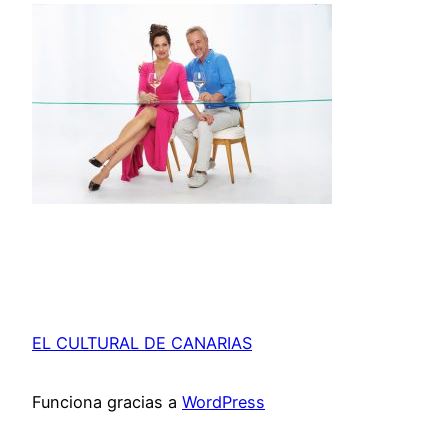
EL CULTURAL DE CANARIAS
Funciona gracias a
WordPress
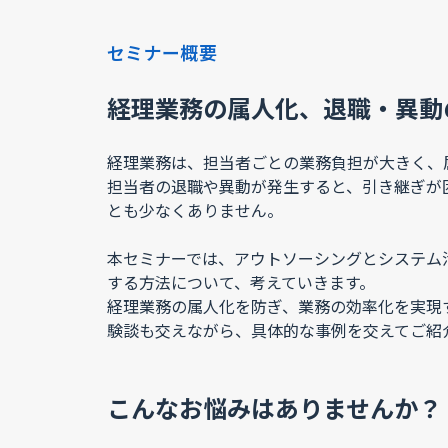
セミナー概要
経理業務の属人化、退職・異動
経理業務は、担当者ごとの業務負担が大きく、
担当者の退職や異動が発生すると、引き継ぎが
とも少なくありません。
本セミナーでは、アウトソーシングとシステム
する方法について、考えていきます。
経理業務の属人化を防ぎ、業務の効率化を実現
験談も交えながら、具体的な事例を交えてご紹
こんなお悩みはありませんか？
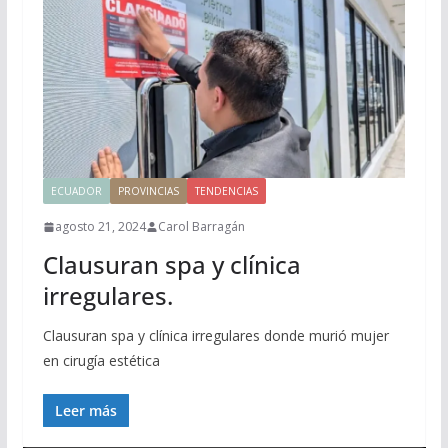
ECUADOR
PROVINCIAS
TENDENCIAS
agosto 21, 2024
Carol Barragán
Clausuran spa y clínica
irregulares.
Clausuran spa y clínica irregulares donde murió mujer
en cirugía estética
Leer más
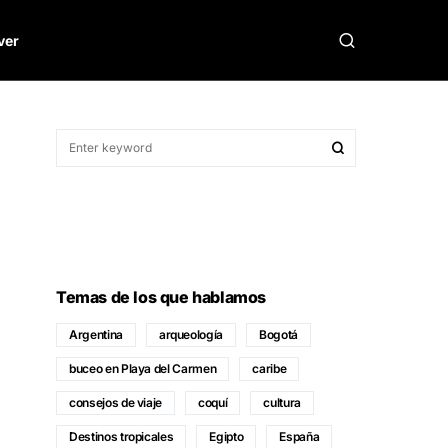
ver
Temas de los que hablamos
Argentina
arqueología
Bogotá
buceo en Playa del Carmen
caribe
consejos de viaje
coquí
cultura
Destinos tropicales
Egipto
España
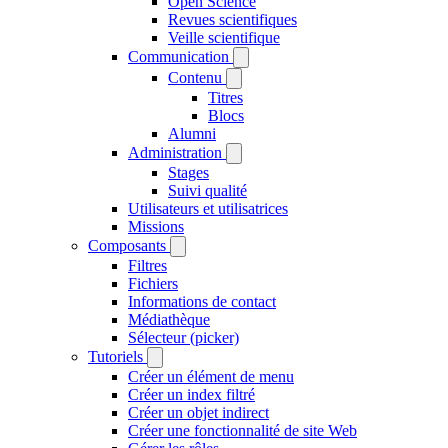
Open Science
Revues scientifiques
Veille scientifique
Communication
Contenu
Titres
Blocs
Alumni
Administration
Stages
Suivi qualité
Utilisateurs et utilisatrices
Missions
Composants
Filtres
Fichiers
Informations de contact
Médiathèque
Sélecteur (picker)
Tutoriels
Créer un élément de menu
Créer un index filtré
Créer un objet indirect
Créer une fonctionnalité de site Web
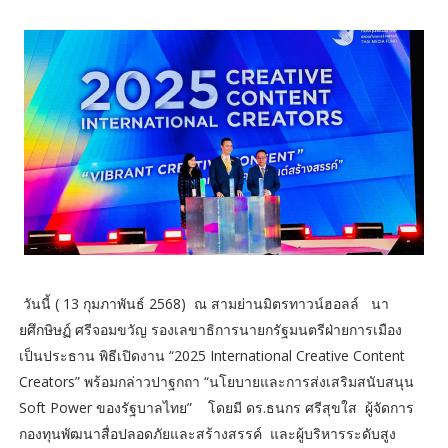
วันนี้ ( 13 กุมภาพันธ์ 2568) ณ สามย่านมิตรทาวน์ฮอลล์ นา
ยศึกษิษฏ์ ศรีจอมขวัญ รองเลขาธิการนายกรัฐมนตรีฝ่ายการเมือง
เป็นประธาน พิธีเปิดงาน “2025 International Creative Content
Creators” พร้อมกล่าวปาฐกถา “นโยบายและการส่งเสริมสนับสนุน
Soft Power ของรัฐบาลไทย” โดยมี ดร.ธนกร ศรีสุขใส ผู้จัดการ
กองทุนพัฒนาสื่อปลอดภัยและสร้างสรรค์ และผู้บริหารระดับสูง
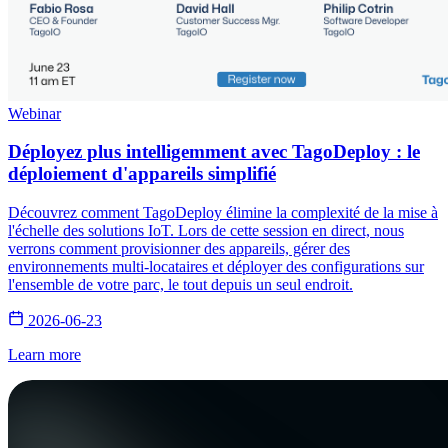
Webinar
Déployez plus intelligemment avec TagoDeploy : le
déploiement d'appareils simplifié
Découvrez comment TagoDeploy élimine la complexité de la mise à
l'échelle des solutions IoT. Lors de cette session en direct, nous
verrons comment provisionner des appareils, gérer des
environnements multi-locataires et déployer des configurations sur
l'ensemble de votre parc, le tout depuis un seul endroit.
2026-06-23
Learn more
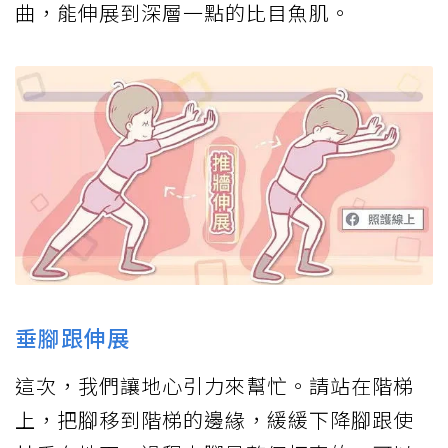
曲，能伸展到深層一點的比目魚肌。
垂腳跟伸展
這次，我們讓地心引力來幫忙。請站在階梯
上，把腳移到階梯的邊緣，緩緩下降腳跟使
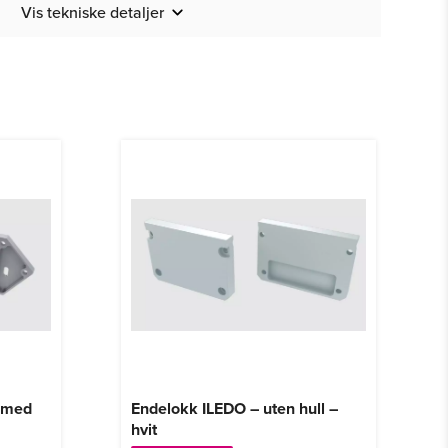
Vis tekniske detaljer
 med
Endelokk ILEDO – uten hull –
hvit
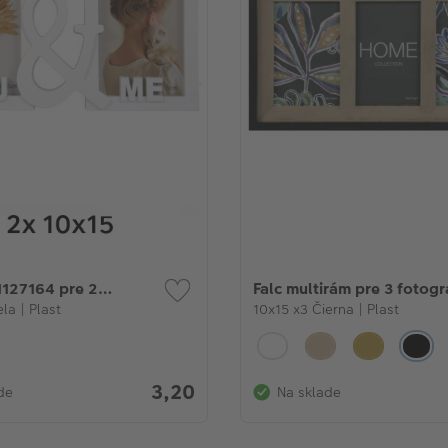
1127164 pre 2
Falc multirám pre 3 fotogr
e
la | Plast
10x15 x3 Čierna | Plast
3,20
de
Na sklade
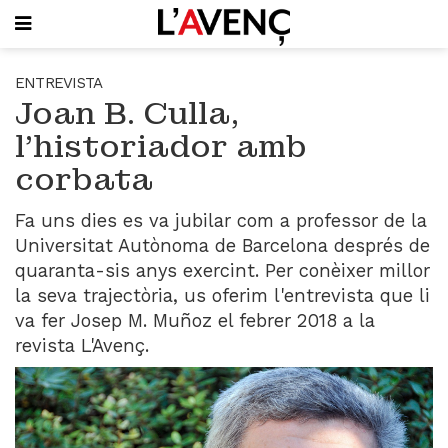
SUBSCRIU-T'HI
ENTREVISTA
Joan B. Culla,
PORTADA
l’historiador amb
QUI SOM
corbata
L'AVENÇ PAPER
PLECS D'HISTÒRIA LOCAL
LLIBRES
Fa uns dies es va jubilar com a professor de la
PUBLICITAT
Universitat Autònoma de Barcelona després de
AGENDA
quaranta-sis anys exercint. Per conèixer millor
VIDEOTECA
la seva trajectòria, us oferim l'entrevista que li
va fer Josep M. Muñoz el febrer 2018 a la
Focus
revista L'Avenç.
Entrevistes
Actualitat
El llibre de la setmana
Mirador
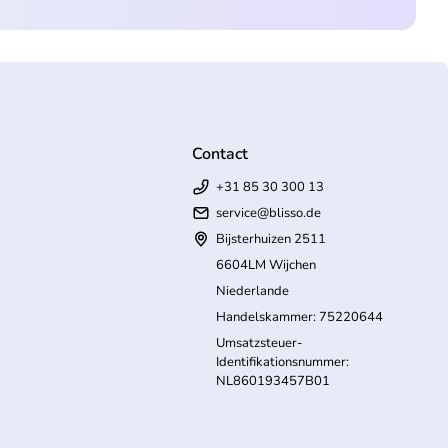
Contact
+31 85 30 300 13
service@blisso.de
Bijsterhuizen 2511
6604LM Wijchen
Niederlande
Handelskammer: 75220644
Umsatzsteuer-
Identifikationsnummer:
NL860193457B01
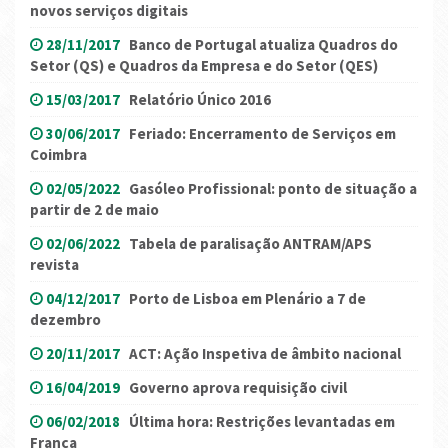
novos serviços digitais
28/11/2017
Banco de Portugal atualiza Quadros do
Setor (QS) e Quadros da Empresa e do Setor (QES)
15/03/2017
Relatório Único 2016
30/06/2017
Feriado: Encerramento de Serviços em
Coimbra
02/05/2022
Gasóleo Profissional: ponto de situação a
partir de 2 de maio
02/06/2022
Tabela de paralisação ANTRAM/APS
revista
04/12/2017
Porto de Lisboa em Plenário a 7 de
dezembro
20/11/2017
ACT: Ação Inspetiva de âmbito nacional
16/04/2019
Governo aprova requisição civil
06/02/2018
Última hora: Restrições levantadas em
França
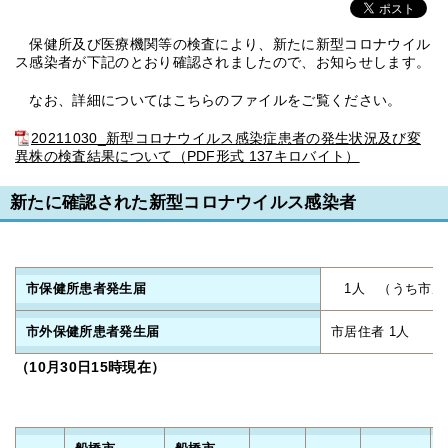
保健所及び医療機関等の検査により、新たに新型コロナウイル
ス感染者が下記のとおり確認されましたので、お知らせします。
なお、詳細についてはこちらのファイルをご覧ください。
20211030_新型コロナウイルス感染症患者の発生状況及び変
異株の検査結果について（PDF形式 137キロバイト）
新たに確認された新型コロナウイルス感染者
市保健所患者発生届
1人 （うち市居住
市外保健所患者発生届
市居住者 1人
（10月30
日15時現在）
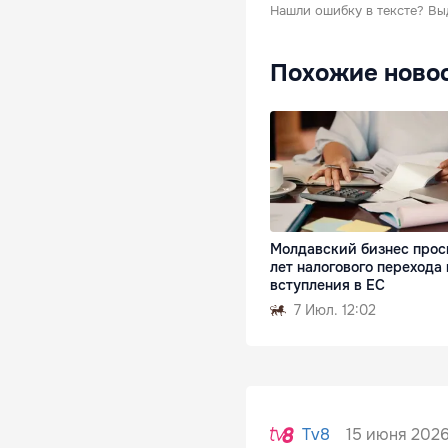
Нашли ошибку в тексте?
Вы
Похожие ново
Молдавский бизнес прос
лет налогового перехода
вступления в ЕС
7 Июл. 12:02
15 июня 2026
Tv8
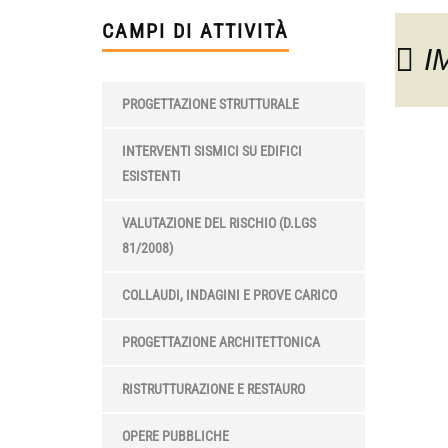
CAMPI DI ATTIVITÀ
I
PROGETTAZIONE STRUTTURALE
INTERVENTI SISMICI SU EDIFICI
ESISTENTI
VALUTAZIONE DEL RISCHIO (D.LGS
81/2008)
COLLAUDI, INDAGINI E PROVE CARICO
PROGETTAZIONE ARCHITETTONICA
RISTRUTTURAZIONE E RESTAURO
OPERE PUBBLICHE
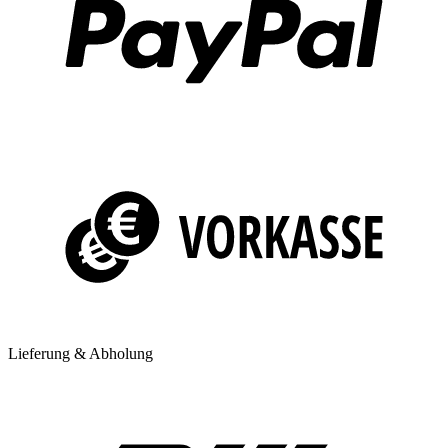
Lieferung & Abholung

* * *

WHAT IS BEING ASKED: Every line of the data above is to be set down word for word, with the pictures left out.

ANSWER TO THIS EXERCISE:
EL CULTURAL DE CANARIAS
Funciona gracias a
WordPress
セミナー概要
経理業務の属人化、退職・異動
経理業務は、担当者ごとの業務負担が大きく、
担当者の退職や異動が発生すると、引き継ぎが
とも少なくありません。
本セミナーでは、アウトソーシングとシステム
する方法について、考えていきます。
経理業務の属人化を防ぎ、業務の効率化を実現
験談も交えながら、具体的な事例を交えてご紹
こんなお悩みはありませんか？
ECUADOR
PROVINCIAS
TENDENCIAS
agosto 21, 2024
Carol Barragán
Clausuran spa y clínica
irregulares.
Clausuran spa y clínica irregulares donde murió mujer
en cirugía estética
Leer más
ver
Temas de los que hablamos
Argentina
arqueología
Bogotá
buceo en Playa del Carmen
caribe
consejos de viaje
coquí
cultura
Destinos tropicales
Egipto
España
Open Science
Revues scientifiques
Veille scientifique
Communication
Contenu
Titres
Blocs
Alumni
Administration
Stages
Suivi qualité
Utilisateurs et utilisatrices
Missions
Composants
Filtres
Fichiers
Informations de contact
Médiathèque
Sélecteur (picker)
Tutoriels
Créer un élément de menu
Créer un index filtré
Créer un objet indirect
Créer une fonctionnalité de site Web
วันนี้ ( 13 กุมภาพันธ์ 2568) ณ สามย่านมิตรทาวน์ฮอลล์ นา
ยศึกษิษฏ์ ศรีจอมขวัญ รองเลขาธิการนายกรัฐมนตรีฝ่ายการเมือง
เป็นประธาน พิธีเปิดงาน “2025 International Creative Content
Creators” พร้อมกล่าวปาฐกถา “นโยบายและการส่งเสริมสนับสนุน
Soft Power ของรัฐบาลไทย” โดยมี ดร.ธนกร ศรีสุขใส ผู้จัดการ
กองทุนพัฒนาสื่อปลอดภัยและสร้างสรรค์ และผู้บริหารระดับสูง
Webinar
Déployez plus intelligemment avec TagoDeploy : le
déploiement d'appareils simplifié
Découvrez comment TagoDeploy élimine la complexité de la mise à
l'échelle des solutions IoT. Lors de cette session en direct, nous
verrons comment provisionner des appareils, gérer des
environnements multi-locataires et déployer des configurations sur
l'ensemble de votre parc, le tout depuis un seul endroit.
2026-06-23
Learn more
曲，能伸展到深層一點的比目魚肌。
垂腳跟伸展
這次，我們讓地心引力來幫忙。請站在階梯
上，把腳移到階梯的邊緣，緩緩下降腳跟使
Vis tekniske detaljer
 med
Endelokk ILEDO – uten hull –
hvit
1127164 pre 2
Falc multirám pre 3 fotogr
e
la | Plast
10x15 x3 Čierna | Plast
3,20
de
Na sklade
SUBSCRIU-T'HI
ENTREVISTA
Joan B. Culla,
PORTADA
l’historiador amb
QUI SOM
corbata
L'AVENÇ PAPER
PLECS D'HISTÒRIA LOCAL
LLIBRES
Fa uns dies es va jubilar com a professor de la
PUBLICITAT
Universitat Autònoma de Barcelona després de
AGENDA
quaranta-sis anys exercint. Per conèixer millor
VIDEOTECA
la seva trajectòria, us oferim l'entrevista que li
va fer Josep M. Muñoz el febrer 2018 a la
Focus
revista L'Avenç.
Entrevistes
Actualitat
El llibre de la setmana
Mirador
Contact
+31 85 30 300 13
service@blisso.de
Bijsterhuizen 2511
6604LM Wijchen
Niederlande
Handelskammer: 75220644
Umsatzsteuer-
Identifikationsnummer:
NL860193457B01
novos serviços digitais
28/11/2017
Banco de Portugal atualiza Quadros do
Setor (QS) e Quadros da Empresa e do Setor (QES)
15/03/2017
Relatório Único 2016
30/06/2017
Feriado: Encerramento de Serviços em
Coimbra
02/05/2022
Gasóleo Profissional: ponto de situação a
partir de 2 de maio
02/06/2022
Tabela de paralisação ANTRAM/APS
revista
04/12/2017
Porto de Lisboa em Plenário a 7 de
dezembro
20/11/2017
ACT: Ação Inspetiva de âmbito nacional
16/04/2019
Governo aprova requisição civil
06/02/2018
Última hora: Restrições levantadas em
França
保健所及び医療機関等の検査により、新たに新型コロナウイル
ス感染者が下記のとおり確認されましたので、お知らせします。
なお、詳細についてはこちらのファイルをご覧ください。
20211030_新型コロナウイルス感染症患者の発生状況及び変
異株の検査結果について（PDF形式 137キロバイト）
新たに確認された新型コロナウイルス感染者
市保健所患者発生届
1人 （うち市居住
市外保健所患者発生届
市居住者 1人
（10月30
日15時現在）
Нашли ошибку в тексте?
Вы
Похожие ново
Молдавский бизнес прос
лет налогового перехода
вступления в ЕС
7 Июл. 12:02
15 июня 2026
Tv8
CAMPI DI ATTIVITÀ
I
PROGETTAZIONE STRUTTURALE
INTERVENTI SISMICI SU EDIFICI
ESISTENTI
VALUTAZIONE DEL RISCHIO (D.LGS
81/2008)
COLLAUDI, INDAGINI E PROVE CARICO
PROGETTAZIONE ARCHITETTONICA
RISTRUTTURAZIONE E RESTAURO
OPERE PUBBLICHE
Lieferung & Abholung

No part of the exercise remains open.